> [TO DO]:
As the output, give exactly the lines that run from the one with "жизнедеятельности клеток и многоклеточных" through the end of the records below, and omit pictures.

> [EXTRACTED DATA]:
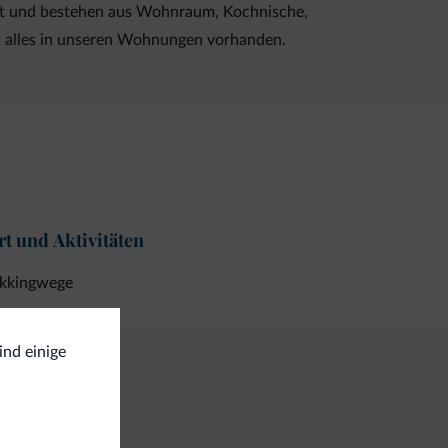
tet und bestehen aus Wohnraum, Kochnische,
t alles in unseren Wohnungen vorhanden.
t und Aktivitäten
ekkingwege
ind einige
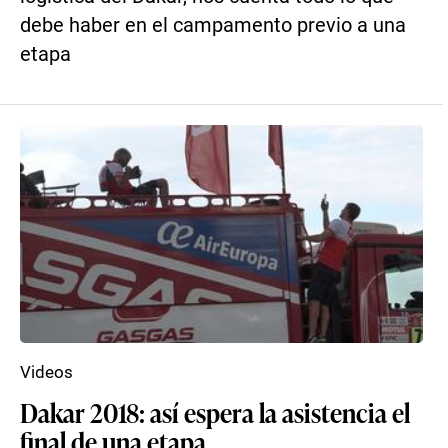
debe haber en el campamento previo a una
etapa
Videos
Dakar 2018: así espera la asistencia el
final de una etapa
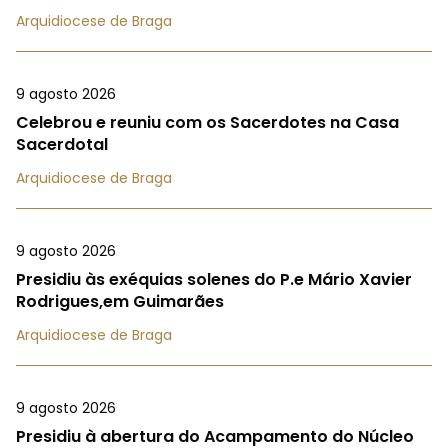
Arquidiocese de Braga
9 agosto 2026
Celebrou e reuniu com os Sacerdotes na Casa
Sacerdotal
Arquidiocese de Braga
9 agosto 2026
Presidiu às exéquias solenes do P.e Mário Xavier
Rodrigues,em Guimarães
Arquidiocese de Braga
9 agosto 2026
Presidiu à abertura do Acampamento do Núcleo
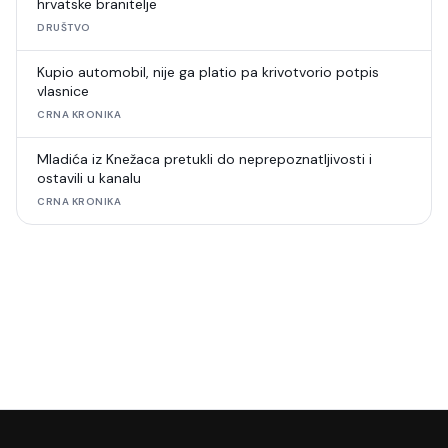
hrvatske branitelje
DRUŠTVO
Kupio automobil, nije ga platio pa krivotvorio potpis
vlasnice
CRNA KRONIKA
Mladića iz Knežaca pretukli do neprepoznatljivosti i
ostavili u kanalu
CRNA KRONIKA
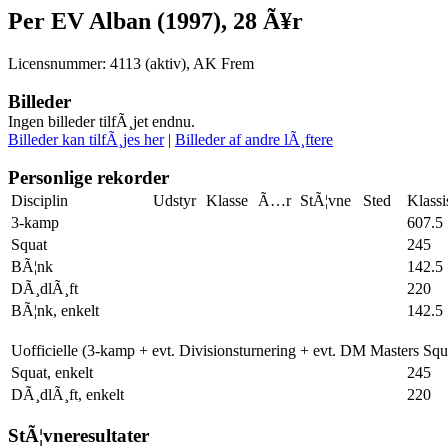
Per EV Alban (1997), 28 Ã¥r
Licensnummer: 4113 (aktiv), AK Frem
Billeder
Ingen billeder tilfÃ¸jet endnu.
Billeder kan tilfÃ¸jes her
|
Billeder af andre lÃ¸ftere
Personlige rekorder
Disciplin
Udstyr
Klasse
Ã…r
StÃ¦vne
Sted
Klassi
3-kamp
607.5
Squat
245
BÃ¦nk
142.5
DÃ¸dlÃ¸ft
220
BÃ¦nk, enkelt
142.5
Uofficielle (3-kamp + evt. Divisionsturnering + evt. DM Masters Sq
Squat, enkelt
245
DÃ¸dlÃ¸ft, enkelt
220
StÃ¦vneresultater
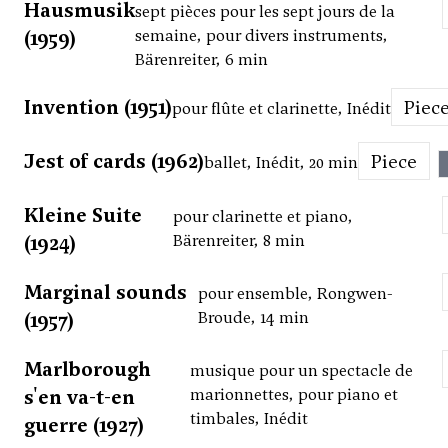
Hausmusik
sept pièces pour les sept jours de la
(1959)
semaine, pour divers instruments,
Bärenreiter, 6 min
Invention (1951)
Piec
pour flûte et clarinette, Inédit
Jest of cards (1962)
Piece
ballet, Inédit, 20 min
Kleine Suite
pour clarinette et piano,
(1924)
Bärenreiter, 8 min
Marginal sounds
pour ensemble, Rongwen-
(1957)
Broude, 14 min
Marlborough
musique pour un spectacle de
s'en va-t-en
marionnettes, pour piano et
timbales, Inédit
guerre (1927)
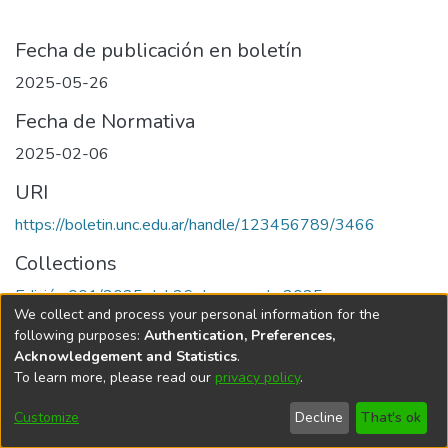
Fecha de publicación en boletín
2025-05-26
Fecha de Normativa
2025-02-06
URI
https://boletin.unc.edu.ar/handle/123456789/3466
Collections
Edición 001/2025 del 26 de mayo de 2025
We collect and process your personal information for the
following purposes:
Authentication, Preferences,
Acknowledgement and Statistics
.
To learn more, please read our
privacy policy
.
Universidad Nacional de Córdoba
Customize
Decline
That's ok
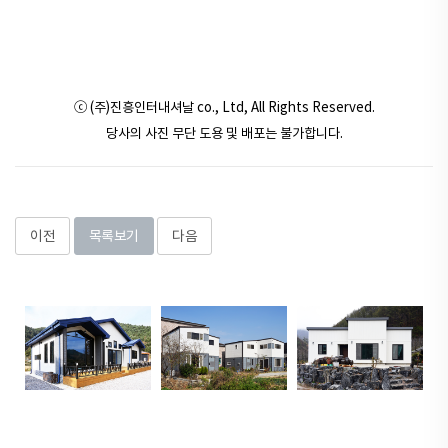
ⓒ (주)진흥인터내셔날 co., Ltd, All Rights Reserved.
당사의 사진 무단 도용 및 배포는 불가합니다.
이전
목록보기
다음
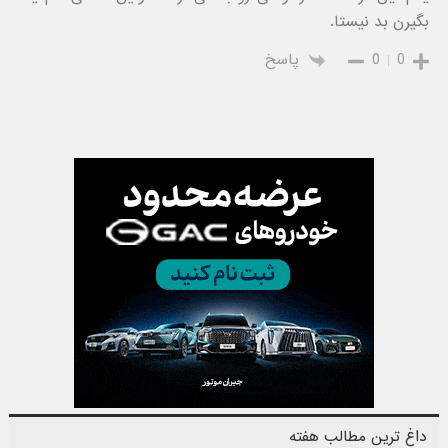
بگیرن بد نیستا.
0
0
پاسخ
داغ ترین مطالب هفته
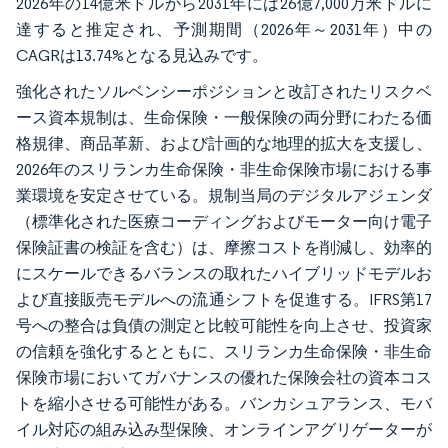
2026年の14億米ドルから2031年には26億7,000万米ドルに
達すると推定され、予測期間（2026年～2031年）中の
CAGRは13.74%となる見込みです。
強化されたソルベンシーポジションと改訂されたリスクベ
ース資本規制は、生命保険・一般保険の両分野にわたる価
格規律、商品革新、および計画的な地理的拡大を支援し、
2026年のスリランカ生命保険・非生命保険市場における事
業環境を安定させている。規制当局のデジタルアジェンダ
（標準化された医療コーディングおよびモーター向け電子
保険証書の検証を含む）は、摩擦コストを削減し、効率的
にスケールできるバランスの取れたハイブリッドモデルお
よび直接販売モデルへの流通シフトを促進する。IFRS第17
号への整合は負債の測定と比較可能性を向上させ、投資家
の信頼を強化するとともに、スリランカ生命保険・非生命
保険市場においてガバナンスの優れた保険会社の資本コス
トを縮小させる可能性がある。バンカシュアランス、モバ
イル対応の組み込み型保険、オンラインアグリゲーターが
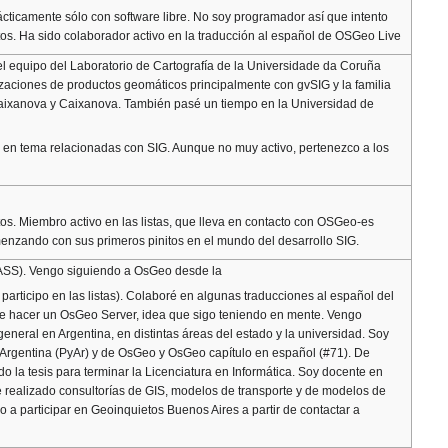
ticamente sólo con software libre. No soy programador así que intento
tos. Ha sido colaborador activo en la traducción al español de OSGeo Live
el equipo del Laboratorio de Cartografía de la Universidade da Coruña
aciones de productos geomáticos principalmente con gvSIG y la familia
 Caixanova y Caixanova. También pasé un tiempo en la Universidad de
a en tema relacionadas con SIG. Aunque no muy activo, pertenezco a los
tos. Miembro activo en las listas, que lleva en contacto con OSGeo-es
enzando con sus primeros pinitos en el mundo del desarrollo SIG.
GRASS). Vengo siguiendo a OsGeo desde la
articipo en las listas). Colaboré en algunas traducciones al español del
 de hacer un OsGeo Server, idea que sigo teniendo en mente. Vengo
n general en Argentina, en distintas áreas del estado y la universidad. Soy
 Argentina (PyAr) y de OsGeo y OsGeo capítulo en español (#71). De
 la tesis para terminar la Licenciatura en Informática. Soy docente en
He realizado consultorías de GIS, modelos de transporte y de modelos de
a participar en Geoinquietos Buenos Aires a partir de contactar a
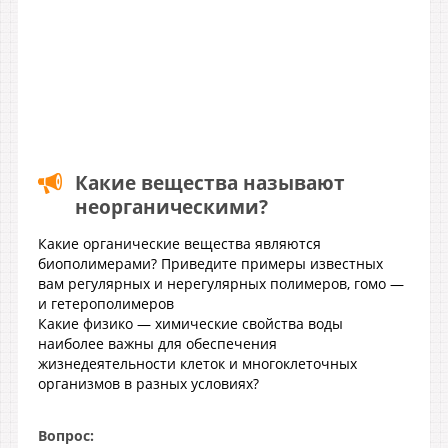
Какие вещества называют
неорганическими?
Какие органические вещества являются
биополимерами? Приведите примеры известных
вам регулярных и нерегулярных полимеров, гомо —
и гетерополимеров
Какие физико — химические свойства воды
наиболее важны для обеспечения
жизнедеятельности клеток и многоклеточных
организмов в разных условиях?
Вопрос:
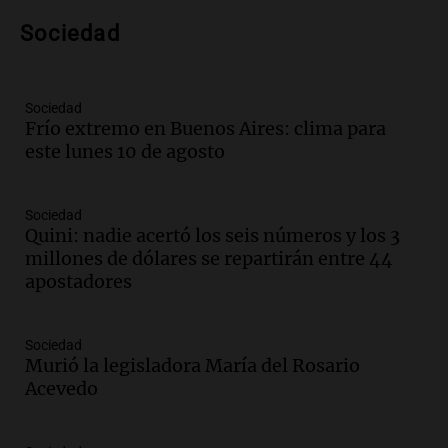
Audio.
Amaycha del Valle avanza en
Sociedad
investigación internacional sobre asma
con nueva tecnología médica
Panorama Federal
Episodios
Sociedad
Frío extremo en Buenos Aires: clima para
Audio.
Suspenden descuento en SUBE y
este lunes 10 de agosto
aumentan tarifas del SUBTE en Buenos
Aires desde agosto
Panorama Federal
Sociedad
Episodios
Quini: nadie acertó los seis números y los 3
Audio.
Kicillof critica la desregulación
millones de dólares se repartirán entre 44
financiera y el aumento de la morosidad
apostadores
en Buenos Aires
Panorama Federal
Episodios
Sociedad
Murió la legisladora María del Rosario
Audio.
La UNT evalúa apelación ante la
Acevedo
Corte Suprema tras fallo que aparta a
Pagani como rector
Panorama Federal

> [EXERCISE OUTPUT]:
жизнедеятельности клеток и многоклеточных
организмов в разных условиях?
Вопрос:
Audio.
Amaycha del Valle avanza en
Sociedad
investigación internacional sobre asma
con nueva tecnología médica
Panorama Federal
Episodios
Sociedad
Frío extremo en Buenos Aires: clima para
Audio.
Suspenden descuento en SUBE y
este lunes 10 de agosto
aumentan tarifas del SUBTE en Buenos
Aires desde agosto
Panorama Federal
Sociedad
Episodios
Quini: nadie acertó los seis números y los 3
Audio.
Kicillof critica la desregulación
millones de dólares se repartirán entre 44
financiera y el aumento de la morosidad
apostadores
en Buenos Aires
Panorama Federal
Episodios
Sociedad
Murió la legisladora María del Rosario
Audio.
La UNT evalúa apelación ante la
Acevedo
Corte Suprema tras fallo que aparta a
Pagani como rector
Panorama Federal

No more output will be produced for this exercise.